The voice actors in the demo are Samia Mounts (Nina), Brad Davidorf (Palanka), Anna Vocino (Pirate A), Chester Rushing (Pirate B), Daisy Lightfoot (Fannish Pirate) and Janellen Steininger (Ship Voice). There are more voice actors in the final game. Our cast delivered extremely powerful material!! This was a union record... I recommend working with SAG! Brendon was shocked by how easy and pleasant our first few records were with Samia, and I told him, "This is why I wanted union talent so bad. Always hire a pro!!" If you saw our earlier gameplay trailer, Janellen Steininger was the narrator for that trailer. It was very cool to get her back!

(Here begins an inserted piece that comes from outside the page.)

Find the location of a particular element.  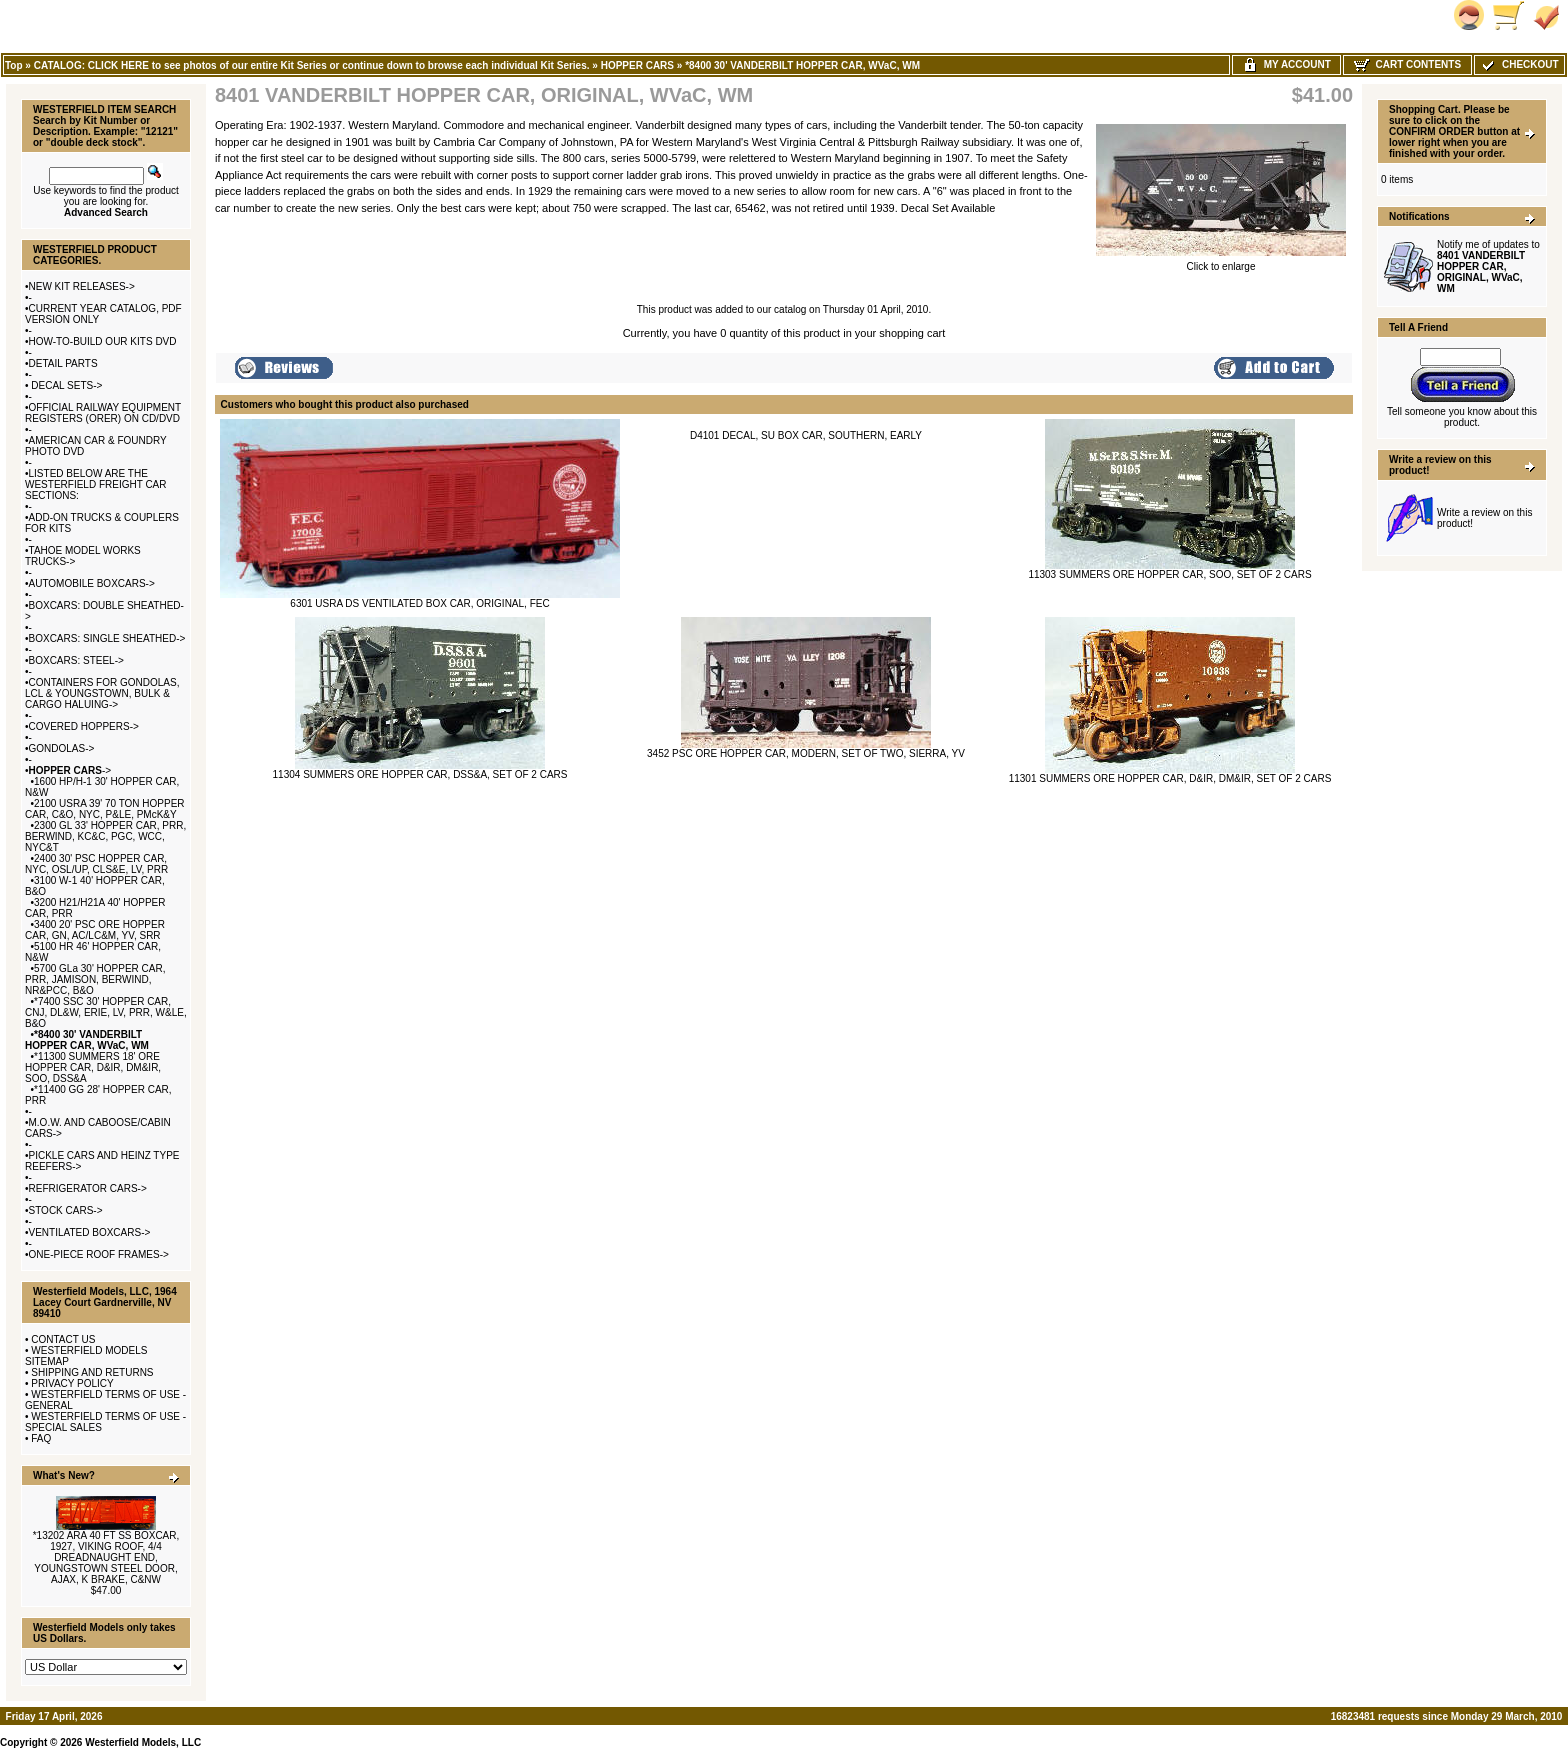 VENTILATED BOXCARS-> is located at coordinates (90, 1232).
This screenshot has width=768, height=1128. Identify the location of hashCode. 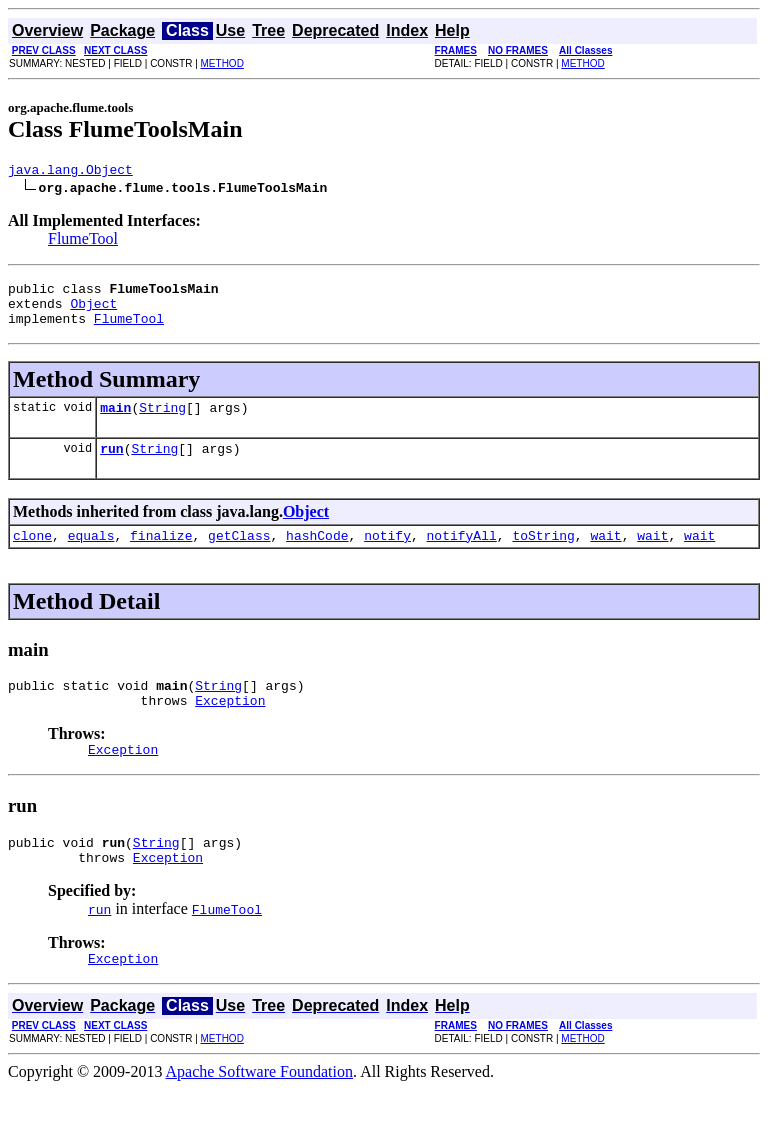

Here's the dev timeline for Skin Deep: Brendon started prototyping the game in 2018 and made the 2018 trailer so that people would be aware he was doing this. However, he was working on the game only part time, and spending most of his time doing level design and art for Sub Rosa. He went full-time in 2020 and sought a publisher. We ended up signing with Annapurna in 2021, and after this point he was able to hire the team up and begin proper full-time, full-team-size development on the game. I personally did not begin working on the story until 2020, and my first completed story outline is from April 2021, which is I think after we signed with Annapurna. I know it can seem sometimes like when a game is announced there must be someone or several someones who sit down to work on it 8 hours a day, every day... this is not always the case! I wrote recently about how hard it is to pay for your life with indie games. This sometimes means doing other work, doing multiple jobs, or working on something only a few days a week. We were very lucky to be able to pay for a whole team of cool people on this game, and I consider that to be the point in time when the game properly "entered production" rather than pre-production. The transition from pre-pro to production is pretty significant at a lot of big game dev studios, and "are we in production?" is a question I associate with big-studio game development... but it was also a significant change for us.